Reflexão da Liturgia Dominical
Mateus 18 relata
um discurso de Jesus sobre a vida comunitária. São vários temas abordados, como
a humildade, o escândalo causado aos pequenos, a correção fraterna e a oração
comunitária. A passagem deste domingo trata do perdão (Mt 18, 21-35). Diante da
pergunta de Pedro sobre quantas vezes se deve perdoar um irmão, Jesus
respondeu: “setenta vezes sete”, isto é, sempre. A parábola do “credor
impiedoso” revela a dívida que temos para com Deus e sua infinita misericórdia,
pois Ele perdoa sempre. Por maiores que sejam as dívidas e o pecado, para o
Senhor, o perdão não tem limites, é total e contínuo.

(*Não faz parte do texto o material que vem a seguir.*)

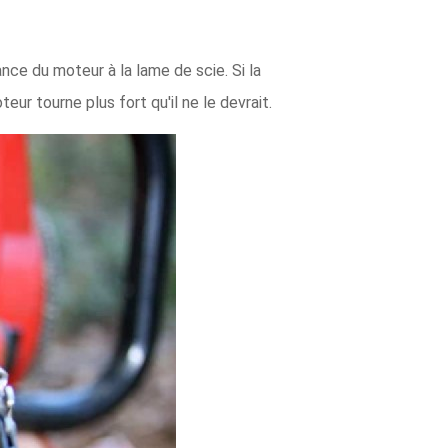
ce du moteur à la lame de scie. Si la
ur tourne plus fort qu'il ne le devrait.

O autor de Eclesiástico antecipa os ensinamentos
de Jesus: “O rancor e a raiva são coisas detestáveis... Perdoa a injustiça cometida
por teu próximo: assim, quando orares, teus pecados serão perdoados” (Eclo
27,33; 28,2).
O Senhor perdoa todas as nossas iniquidades e
cura todas as nossas doenças... “Não age conosco segundo nossos pecados,
e não nos retribui segundo nossas iniquidades... Como o oriente se distancia do
ocidente, tanto ele afasta de nós nossos pecados” (Sl 103 (102), 3.10.12).

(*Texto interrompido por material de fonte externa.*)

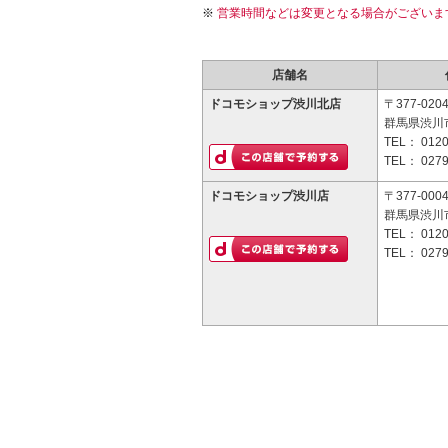
営業時間などは変更となる場合がございま
店舗名
ドコモショップ渋川北店
〒377-020
群馬県渋川市
TEL：
0120
TEL：
0279
ドコモショップ渋川店
〒377-000
群馬県渋川市
TEL：
0120
TEL：
0279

Perdoar é um ato de amor que imita a maneira de
Deus agir. Temos uma dívida incalculável com Ele, que só a sua compaixão pode
saldar.
Jesus é a encarnação da misericórdia de Deus, é
o Cordeiro imolado que tira o pecado do mundo e que nos salva (1 Cor 5,7; Ap
5,6). Ele expiou os nossos pecados, morreu por nós (Rm 4,25; 5,6.8). Somos
salvos pelo oferecimento e sacrifício de Cristo na cruz: “Foi ele que nos
livrou do poder das trevas, transferindo-nos para o reino do seu Filho amado,
no qual temos a redenção, o perdão dos pecados” (Cl 1,13-14).
Perdoar exige vontade, obediência, decisão e
humildade. Ser humilde é vencer o fechamento e a mesquinhez diante do outro que
errou. Mesmo porque, conforme a estória contada por Jesus, a dívida de nossos
irmãos para conosco é irrisória, comparada com a nossa para com Deus. Como não
podemos pagá-la, a solução é agir também com misericórdia com as pessoas.
O ato de perdoar destrói o ódio e a vingança,
transforma as situações, derruba os muros de inimizades, reconstrói os
relacionamentos, traz a harmonia de volta, salva a vida comunitária. O perdão é
como se fosse um agente purificador do nosso coração e dos afetos,
desobstruindo a alma e nos libertando para dar e receber amor.
Mas muito mais do que o esforço humano, perdoar
é um ato de fé, exige graça de Deus, exige oração de nossa parte. Por isso é
que Jesus nos ensinou também a rezar no Pai nosso essa experiência, pedindo que
Deus perdoe “as nossas ofensas assim como nós perdoamos a quem nos tem
ofendido”.
Jesus perdoa e nos ensina também a perdoar e a
celebrar a nossa reconciliação. Ele deixou o sacramento da Penitência e da
Reconciliação, definido pela Igreja, como sacramento de cura, conferindo o
perdão dos pecados, nos reconciliando com Deus, com a Igreja, com os irmãos e
devolvendo a nossa dignidade perdida.
Experimentamos a misericórdia e o perdão porque
pertencemos ao Senhor. Ele “morreu e ressuscitou exatamente para isto, para ser
o Senhor dos mortos e dos vivos” (Rm 14,9). Viver para o Senhor, é viver em
vista dele, é viver da sua vida. Ele é o centro, dele recebemos a luz e o
Espírito de vida. Só podemos funcionar no Senhor, centralizados nele. “És tu o
meu Senhor, fora de ti não tenho bem algum” (Sl 16 (15), 2).
Dom Paulo Roberto Beloto, Bispo Diocesano.